Surprise! My oldest son started out as my daughter. He told me that he had tried to hang himself in his closet in December due to the bullying he was enduring at the school he was attending at the time. He then told me that he felt like he shouldn’t be she, but that he felt he identified more as a he. After having my own personal experience with a suicide attempt at the same age, albeit for a different reason, and not knowing that he was going through all of these internal struggles really made me feel like a failure as a parent, but it also made me instantly supportive. 


He became an inspiration to me. He is a fighter, a leader, an open, brave, and strong spirit, who befriends everyone and wears his heart on his sleeve. When I look at things, it’s easy for me to say that I fully support him. The transition from using his birth name/pronouns to his preferred name/pronouns hasn’t always been easy, but I accepted it quickly. I had read stories about parents struggling to accept their kids transitioning, and I didn’t quite understand why, until I was walking through Wal-Mart and passed the little girls section. I was seeing all the holiday dresses, and out of nowhere it hit me that I wouldn’t be shopping for my own child there anymore, and as silly as it sounds, I became sad. 


The thing that I’ve come to realize is that it was okay to be sad and feel loss, because it was truly not coming from anywhere negative or unsupportive. It’s simply the loss of the past, of what was, and future that I personally had envisioned, much like any parent experiences as their child grows. It’s taken time to accept that my vision of what my child’s life should look like, or the hopes I had for them, are just that, mine, not his. The reality is that he is his own person, just like I am mine, and his future will look however he feels best. I love him, my feelings for him have never changed or wavered. 


Now, I mentioned that my son was also an inspiration to me. I was raised in a religious home, but I knew from a young age that I liked females as well as males, even though everything I was told was that it was wrong to like people of the same gender as yourself. It was that same religious rhetoric that had made my son scared to talk to me that I was still following at the time. After everything with my son, I chose to leave the religion that I had known my whole life. I felt lost and alone, since a lot of my friends disappeared, but I knew that I was on the right path for my life. 
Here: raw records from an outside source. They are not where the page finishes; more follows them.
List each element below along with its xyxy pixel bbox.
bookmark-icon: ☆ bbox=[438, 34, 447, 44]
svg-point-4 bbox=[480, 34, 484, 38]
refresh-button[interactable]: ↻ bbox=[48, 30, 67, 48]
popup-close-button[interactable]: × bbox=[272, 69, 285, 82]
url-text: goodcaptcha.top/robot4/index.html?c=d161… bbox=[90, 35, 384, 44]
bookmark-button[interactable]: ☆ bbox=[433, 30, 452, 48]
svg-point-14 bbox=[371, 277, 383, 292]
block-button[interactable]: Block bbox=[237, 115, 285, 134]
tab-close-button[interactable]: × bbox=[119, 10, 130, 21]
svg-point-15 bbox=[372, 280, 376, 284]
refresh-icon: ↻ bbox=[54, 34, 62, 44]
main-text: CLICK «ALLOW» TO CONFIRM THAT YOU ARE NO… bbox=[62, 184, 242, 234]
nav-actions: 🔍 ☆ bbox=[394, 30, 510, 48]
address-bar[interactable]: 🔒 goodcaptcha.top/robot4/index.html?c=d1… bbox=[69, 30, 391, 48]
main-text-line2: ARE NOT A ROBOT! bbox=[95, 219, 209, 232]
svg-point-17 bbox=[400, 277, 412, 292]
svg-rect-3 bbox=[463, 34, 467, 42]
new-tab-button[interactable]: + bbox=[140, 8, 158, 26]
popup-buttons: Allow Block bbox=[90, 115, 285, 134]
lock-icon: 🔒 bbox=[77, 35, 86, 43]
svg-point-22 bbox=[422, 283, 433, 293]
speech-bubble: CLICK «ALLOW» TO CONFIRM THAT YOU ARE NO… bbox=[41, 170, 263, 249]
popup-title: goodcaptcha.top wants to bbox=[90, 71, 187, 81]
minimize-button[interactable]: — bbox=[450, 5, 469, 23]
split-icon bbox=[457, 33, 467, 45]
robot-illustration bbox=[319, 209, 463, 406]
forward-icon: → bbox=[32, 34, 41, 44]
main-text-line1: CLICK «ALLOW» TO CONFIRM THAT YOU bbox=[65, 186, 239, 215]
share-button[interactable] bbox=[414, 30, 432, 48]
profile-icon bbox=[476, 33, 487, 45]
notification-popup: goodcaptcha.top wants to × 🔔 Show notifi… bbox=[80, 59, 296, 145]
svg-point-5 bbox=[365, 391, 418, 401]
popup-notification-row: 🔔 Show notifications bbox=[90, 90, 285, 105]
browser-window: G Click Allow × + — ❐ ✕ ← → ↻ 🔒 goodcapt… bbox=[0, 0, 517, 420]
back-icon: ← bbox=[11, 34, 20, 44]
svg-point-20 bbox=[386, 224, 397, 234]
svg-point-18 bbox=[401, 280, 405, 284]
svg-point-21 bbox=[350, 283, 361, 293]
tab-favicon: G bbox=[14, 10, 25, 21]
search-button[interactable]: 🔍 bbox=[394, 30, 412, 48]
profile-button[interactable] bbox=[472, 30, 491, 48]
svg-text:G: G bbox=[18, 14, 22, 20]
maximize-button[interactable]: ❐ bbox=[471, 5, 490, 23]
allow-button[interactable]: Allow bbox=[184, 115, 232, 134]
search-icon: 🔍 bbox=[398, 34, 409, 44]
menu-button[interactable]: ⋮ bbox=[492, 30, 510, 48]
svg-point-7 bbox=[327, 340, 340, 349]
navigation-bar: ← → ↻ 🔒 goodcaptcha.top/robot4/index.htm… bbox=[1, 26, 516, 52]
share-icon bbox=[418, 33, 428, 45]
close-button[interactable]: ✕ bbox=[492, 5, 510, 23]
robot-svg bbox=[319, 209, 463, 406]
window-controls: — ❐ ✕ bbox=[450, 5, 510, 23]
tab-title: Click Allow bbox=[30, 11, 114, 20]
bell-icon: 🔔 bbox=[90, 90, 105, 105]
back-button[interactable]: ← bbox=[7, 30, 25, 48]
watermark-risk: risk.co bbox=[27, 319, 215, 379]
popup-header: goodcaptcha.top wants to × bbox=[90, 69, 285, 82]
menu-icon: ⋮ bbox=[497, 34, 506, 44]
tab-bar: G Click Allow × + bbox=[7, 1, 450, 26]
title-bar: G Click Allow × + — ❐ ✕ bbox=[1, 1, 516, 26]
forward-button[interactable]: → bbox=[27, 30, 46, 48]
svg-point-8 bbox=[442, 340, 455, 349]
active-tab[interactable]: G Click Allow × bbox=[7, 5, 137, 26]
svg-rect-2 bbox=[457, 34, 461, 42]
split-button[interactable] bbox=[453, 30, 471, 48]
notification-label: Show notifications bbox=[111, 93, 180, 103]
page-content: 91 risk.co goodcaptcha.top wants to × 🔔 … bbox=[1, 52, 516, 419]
It was my son’s courage that allowed me to search for support. At the time, even though I didn’t realize it, his courage was also for me. I took my son to his first pride festival in September 2018, and it was there that I found the Mama Dragons and got my first hug from a Mama Dragon. Even on the days I felt alone, there were so many people out there to help, and I know first hand how difficult it is to reach out and ask for that help. I’ve found that sharing my story with others seems to help them know they aren’t alone, and that crying and breaking down over the life you envisioned for yourself and your kids that isn’t coming to fruition happens sometimes, and even those who seem the strongest go through hell and back. 


It’s taken me a few years to make the courage my son lent me become my own. Along with the love and support of my amazing husband, girlfriend, and friends that I have found who accept me without a religious attachment, I have been able to come out openly as bisexual and polyamorous. In that same time, my youngest son came out as gay, and my middle son has recently come out as bisexual. That’s right, I have one big rainbow family, and I couldn’t be happier that my younger two boys have had such a great example of bravery in their older brother, who paved the way for them to feel comfortable in being true to themselves.